Background technology
Mikrobe particularly fungi has the ability of very strong decomposition and inversion material; And can produce abundant secondary metabolite, through microbial fermentation herbal medicine and general physical or chemical process method mutually specific energy change the property of medicine significantly, the raising curative effect; Reduce toxic side effect, enlarge indication.Utilize the endogenetic fungus in the plant that Chinese medicine is fermented; Because some material of Chinese medicine possibly have promotion or restraining effect to microbial growth and metabolism; Generation to activeconstituents also has promotion or restraining effect; Mikrobe also possibly change the pathways metabolism of self in the particular surroundings of Chinese medicine; Thereby form new activeconstituents or change the mutual ratio of each activeconstituents, therefore utilize the endogenetic fungus that from medicinal plant, is separated to produce the research tendency that active substances has become current scholar next life.
Summary of the invention
The invention provides strain fermentation Radix Glycyrrhizae and improve the endogenetic fungus of glycyrrhetinic acid content.

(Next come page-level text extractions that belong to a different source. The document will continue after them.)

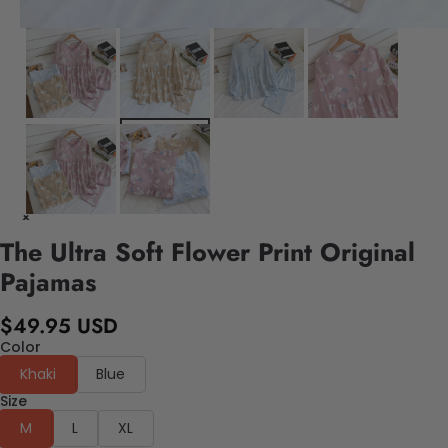
The Ultra Soft Flower Print Original
Pajamas
$49.95 USD
Color
Khaki
Blue
Size
M
L
XL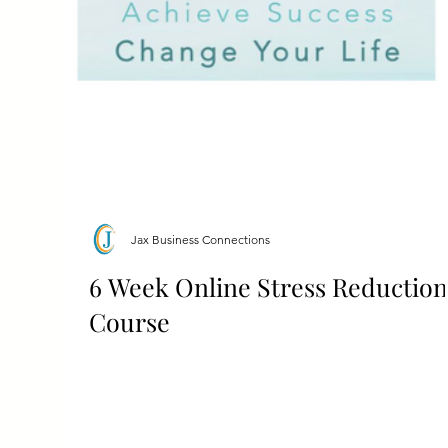
Jax Business Connections
6 Week Online Stress Reduction
Course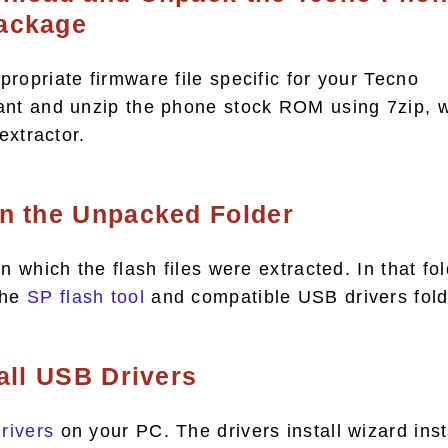
ackage
ropriate firmware file specific for your Tecno
ant and unzip the phone stock ROM using 7zip, w
 extractor.
en the Unpacked Folder
n which the flash files were extracted. In that fol
the
SP flash tool
and compatible USB drivers fold
tall USB Drivers
rivers
on your PC. The drivers install wizard inst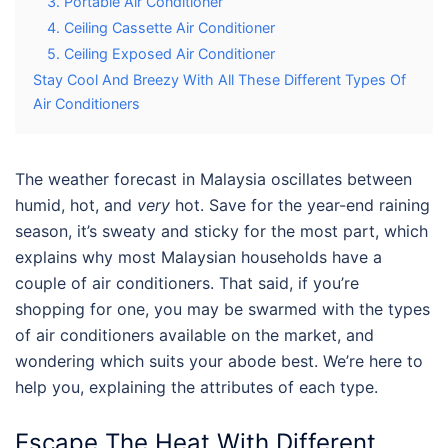
3. Portable Air Conditioner
4. Ceiling Cassette Air Conditioner
5. Ceiling Exposed Air Conditioner
Stay Cool And Breezy With All These Different Types Of
Air Conditioners
The weather forecast in Malaysia oscillates between
humid, hot, and
very
hot. Save for the year-end raining
season, it’s sweaty and sticky for the most part, which
explains why most Malaysian households have a
couple of air conditioners. That said, if you’re
shopping for one, you may be swarmed with the types
of air conditioners available on the market, and
wondering which suits your abode best. We’re here to
help you, explaining the attributes of each type.
Escape The Heat With Different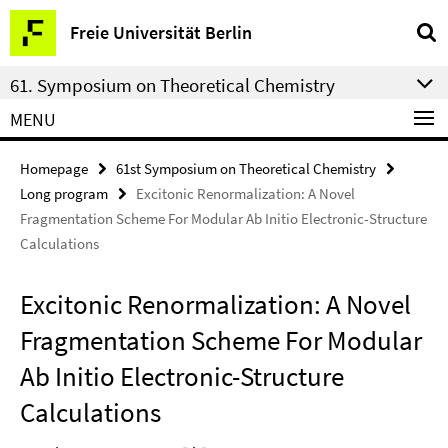
Springe
Service
Freie Universität Berlin
direkt
Navigation
zu
61. Symposium on Theoretical Chemistry
Inhalt
MENU
Homepage
61st Symposium on Theoretical Chemistry
Long program
Excitonic Renormalization: A Novel
Fragmentation Scheme For Modular Ab Initio Electronic-Structure
Calculations
Excitonic Renormalization: A Novel
Fragmentation Scheme For Modular
Ab Initio Electronic-Structure
Calculations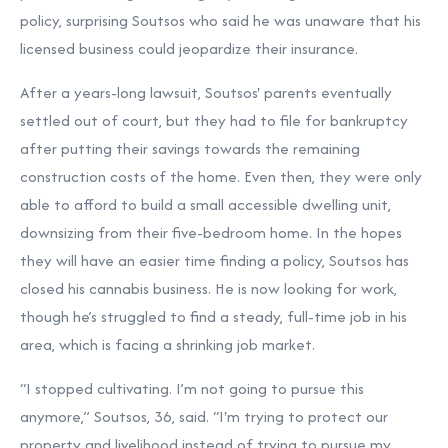
policy, surprising Soutsos who said he was unaware that his
licensed business could jeopardize their insurance.
After a years-long lawsuit, Soutsos' parents eventually
settled out of court, but they had to file for bankruptcy
after putting their savings towards the remaining
construction costs of the home. Even then, they were only
able to afford to build a small accessible dwelling unit,
downsizing from their five-bedroom home. In the hopes
they will have an easier time finding a policy, Soutsos has
closed his cannabis business. He is now looking for work,
though he’s struggled to find a steady, full-time job in his
area, which is facing a shrinking job market.
“I stopped cultivating. I’m not going to pursue this
anymore,” Soutsos, 36, said. “I'm trying to protect our
property and livelihood instead of trying to pursue my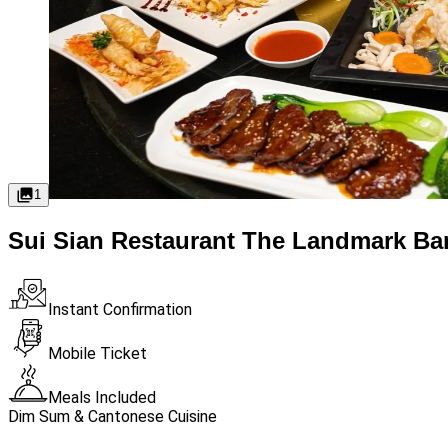
1
Sui Sian Restaurant The Landmark Ba
Instant Confirmation
Mobile Ticket
Meals Included
Dim Sum & Cantonese Cuisine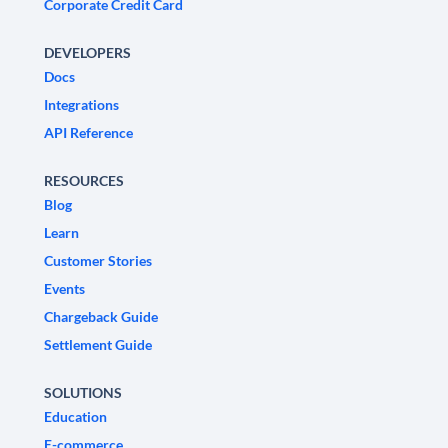
Corporate Credit Card
DEVELOPERS
Docs
Integrations
API Reference
RESOURCES
Blog
Learn
Customer Stories
Events
Chargeback Guide
Settlement Guide
SOLUTIONS
Education
E-commerce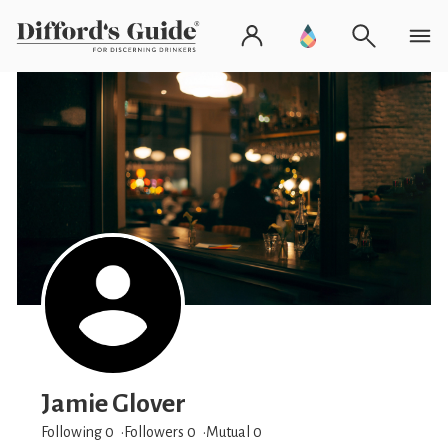
Jamie Glover
Following 0
Followers
0
Mutual 0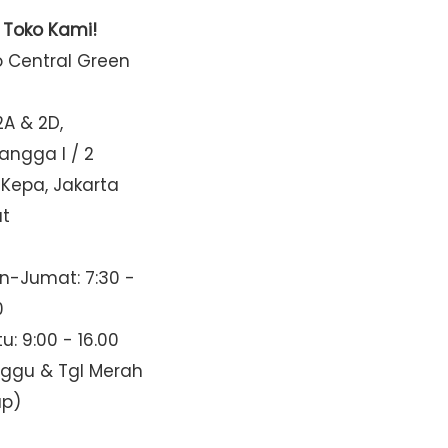
t Toko Kami!
o Central Green
2A & 2D,
Mangga I / 2
 Kepa, Jakarta
at
n-Jumat: 7:30 -
0
u: 9:00 - 16.00
nggu & Tgl Merah
up)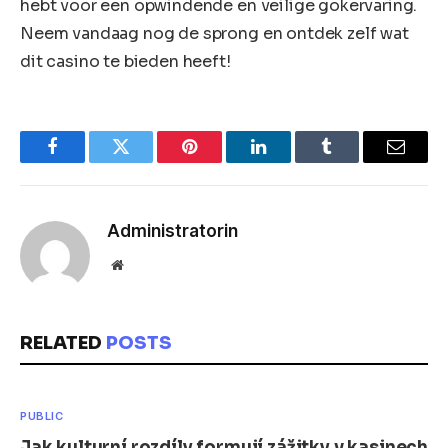
hebt voor een opwindende en veilige gokervaring.
Neem vandaag nog de sprong en ontdek zelf wat
dit casino te bieden heeft!
Facebook
Twitter
Pinterest
LinkedIn
Tumblr
Email
Administratorin
Website
RELATED
POSTS
PUBLIC
Jak kulturní rozdíly formují zážitky v kasinech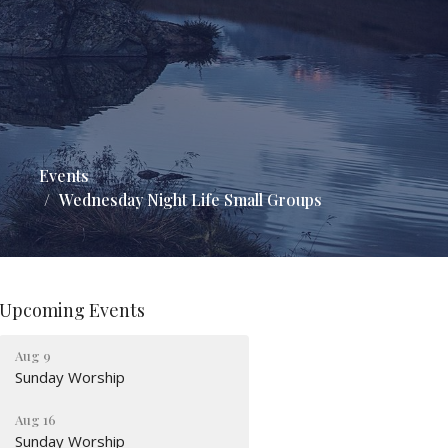
Events
Wednesday Night Life Small Groups
Upcoming Events
Aug 9
Sunday Worship
Aug 16
Sunday Worship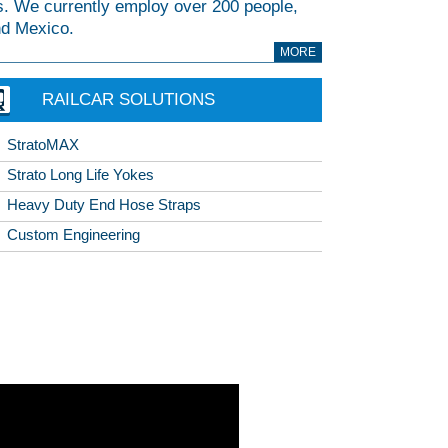
. We currently employ over 200 people,
and Mexico.
MORE
RAILCAR SOLUTIONS
StratoMAX
Strato Long Life Yokes
Heavy Duty End Hose Straps
Custom Engineering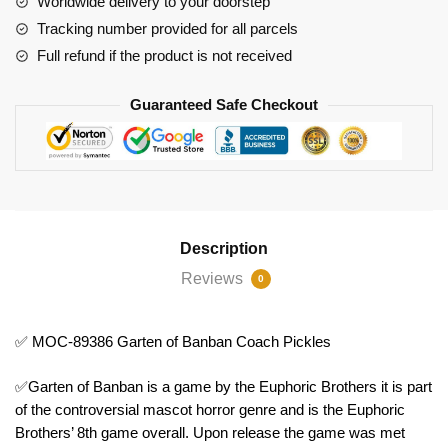
Worldwide delivery to your doorstep
Coach
Tracking number provided for all parcels
Pickles
Full refund if the product is not received
quantity
Guaranteed Safe Checkout
Description
Reviews
0
✅ MOC-89386 Garten of Banban Coach Pickles
✅Garten of Banban is a game by the Euphoric Brothers it is part
of the controversial mascot horror genre and is the Euphoric
Brothers’ 8th game overall. Upon release the game was met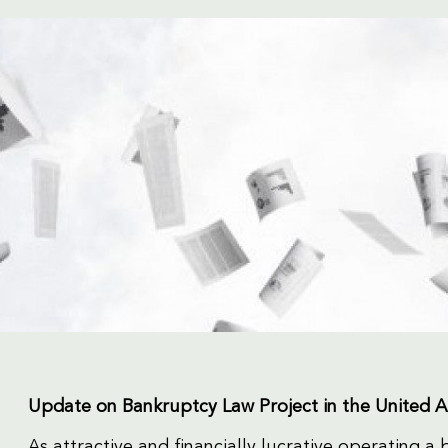
Update on Bankruptcy Law Project in the United 
As attractive and financially lucrative operating a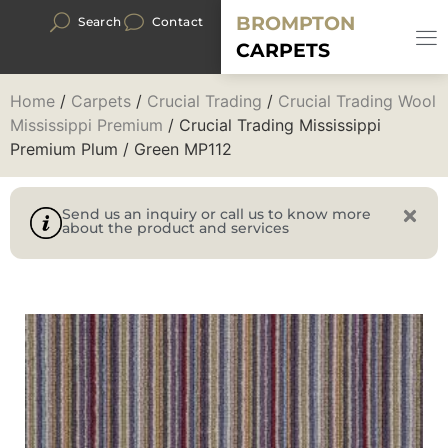
BROMPTON
Search
Contact
CARPETS
Home
/
Carpets
/
Crucial Trading
/
Crucial Trading Wool
Mississippi Premium
/ Crucial Trading Mississippi
Premium Plum / Green MP112
Send us an inquiry or call us to know more
about the product and services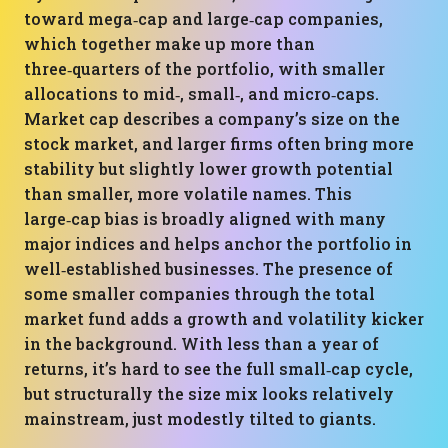
toward mega‑cap and large‑cap companies,
which together make up more than
three‑quarters of the portfolio, with smaller
allocations to mid‑, small‑, and micro‑caps.
Market cap describes a company’s size on the
stock market, and larger firms often bring more
stability but slightly lower growth potential
than smaller, more volatile names. This
large‑cap bias is broadly aligned with many
major indices and helps anchor the portfolio in
well‑established businesses. The presence of
some smaller companies through the total
market fund adds a growth and volatility kicker
in the background. With less than a year of
returns, it’s hard to see the full small‑cap cycle,
but structurally the size mix looks relatively
mainstream, just modestly tilted to giants.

The present invention Radix Glycyrrhizae of fermenting is improved the endogenetic fungus of glycyrrhetinic acid content; It is aspergillus versicolor (Aspergillus versicolor) RE4; In China's typical culture collection center preservation; Deposit number is CCTCC No:M 2012045, and the preservation address is a Wuhan City Wuhan University, and preservation date is on February 29th, 2012; It is after cultivating 7d on the PDA solid medium, and colony diameter is 12~14cm, and bacterium colony is a white, fades to greyish-green, and matrix is pale brown look; The mycelia comparatively dense is panniform, and colony edge is neat, is close to substratum; Produce conidium, conidial head is spherical in shape, and conidium Dan Sheng is unicellular.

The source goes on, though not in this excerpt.